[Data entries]
* * * * *
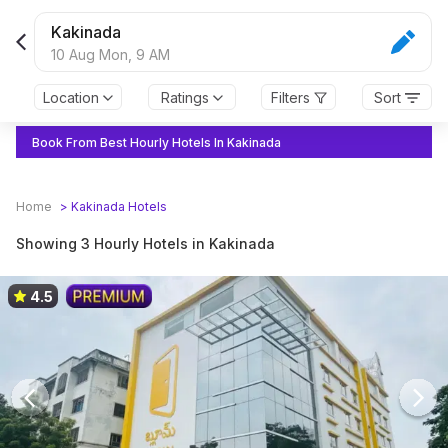
Kakinada
10 Aug Mon,
9 AM
Location
Ratings
Filters
Sort
Book From Best Hourly Hotels In Kakinada
Home
>
Kakinada
Hotels
Showing 3 Hourly Hotels in Kakinada
4.5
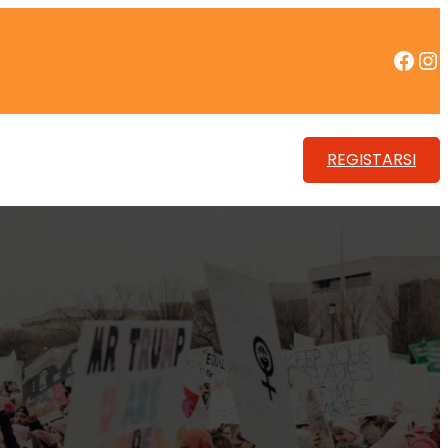
Facebook
Instagram
REGISTARSI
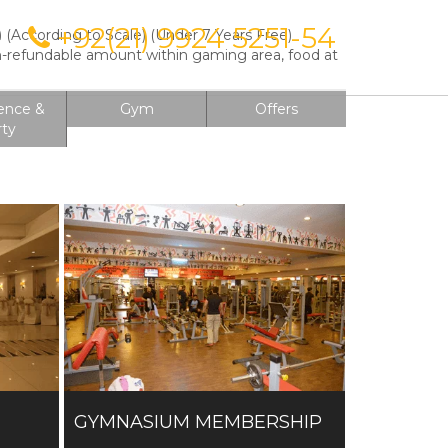
+92(21) 9924 5251-54
(According to Scale) (Under 7 Years Free)
on
on-refundable amount within gaming area, food at
ence &
Gym
Offers
rty
GYMNASIUM MEMBERSHIP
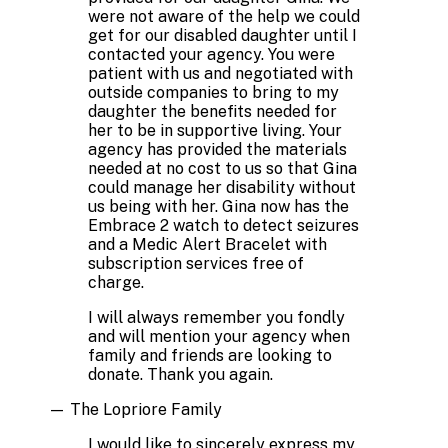
were not aware of the help we could
get for our disabled daughter until I
contacted your agency. You were
patient with us and negotiated with
outside companies to bring to my
daughter the benefits needed for
her to be in supportive living. Your
agency has provided the materials
needed at no cost to us so that Gina
could manage her disability without
us being with her. Gina now has the
Embrace 2 watch to detect seizures
and a Medic Alert Bracelet with
subscription services free of
charge.
I will always remember you fondly
and will mention your agency when
family and friends are looking to
donate. Thank you again.
—
The Lopriore Family
I would like to sincerely express my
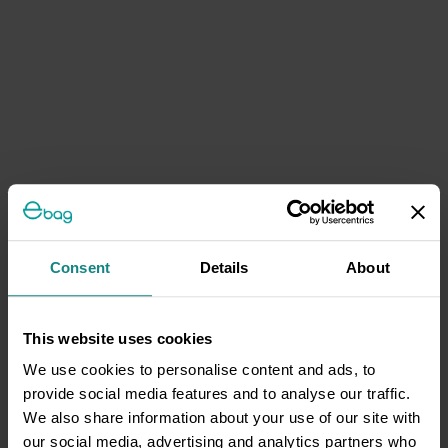
Consent
Details
About
This website uses cookies
We use cookies to personalise content and ads, to
provide social media features and to analyse our traffic.
We also share information about your use of our site with
our social media, advertising and analytics partners who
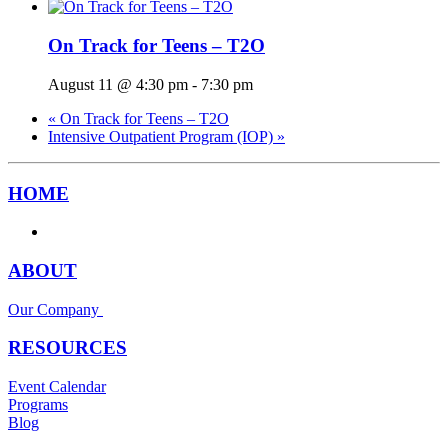
On Track for Teens – T2O
August 11 @ 4:30 pm
-
7:30 pm
«
On Track for Teens – T2O
Intensive Outpatient Program (IOP)
»
HOME
ABOUT
Our Company
RESOURCES
Event Calendar
Programs
Blog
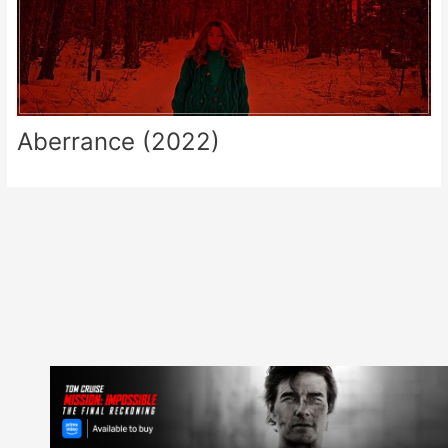
Aberrance (2022)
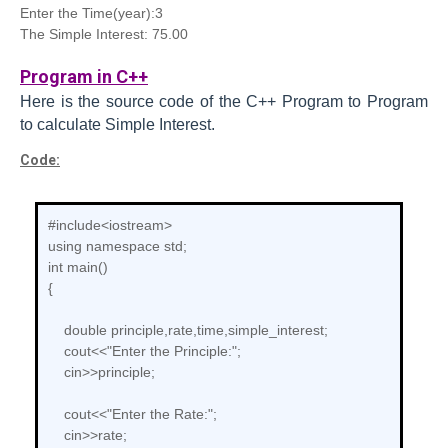
Enter the Time(year):3
The Simple Interest: 75.00
Program in C++
Here is the source code of the C++
Program to
Program
to calculate Simple Interest.
Code:
#include<iostream>
using namespace std;
int main()
{
double principle,rate,time,simple_interest;
cout<<"Enter the Principle:";
cin>>principle;
cout<<"Enter the Rate:";
cin>>rate;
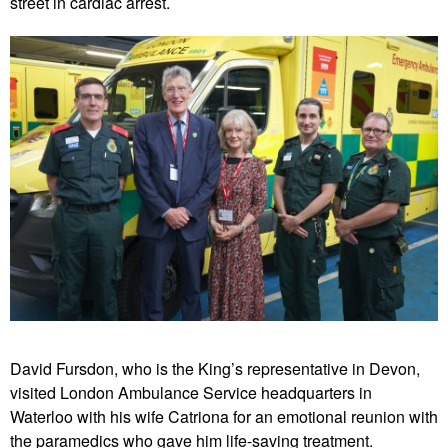
street in cardiac arrest.
David Fursdon, who is the King’s representative in Devon,
visited London Ambulance Service headquarters in
Waterloo with his wife Catriona for an emotional reunion with
the paramedics who gave him life-saving treatment.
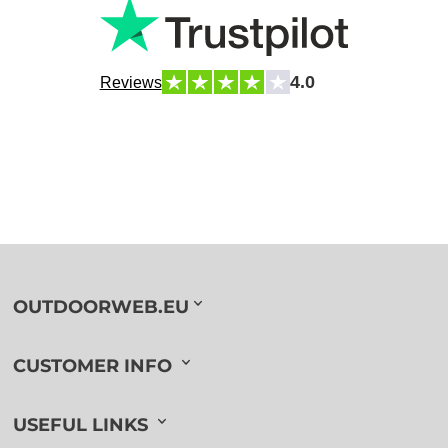
4.0
Reviews
OUTDOORWEB.EU
CUSTOMER INFO
USEFUL LINKS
* * * * *
Task brief =>
Go through the data and return each line where the word "were" appears.

Exercise result =>
were not aware of the help we could
contacted your agency. You were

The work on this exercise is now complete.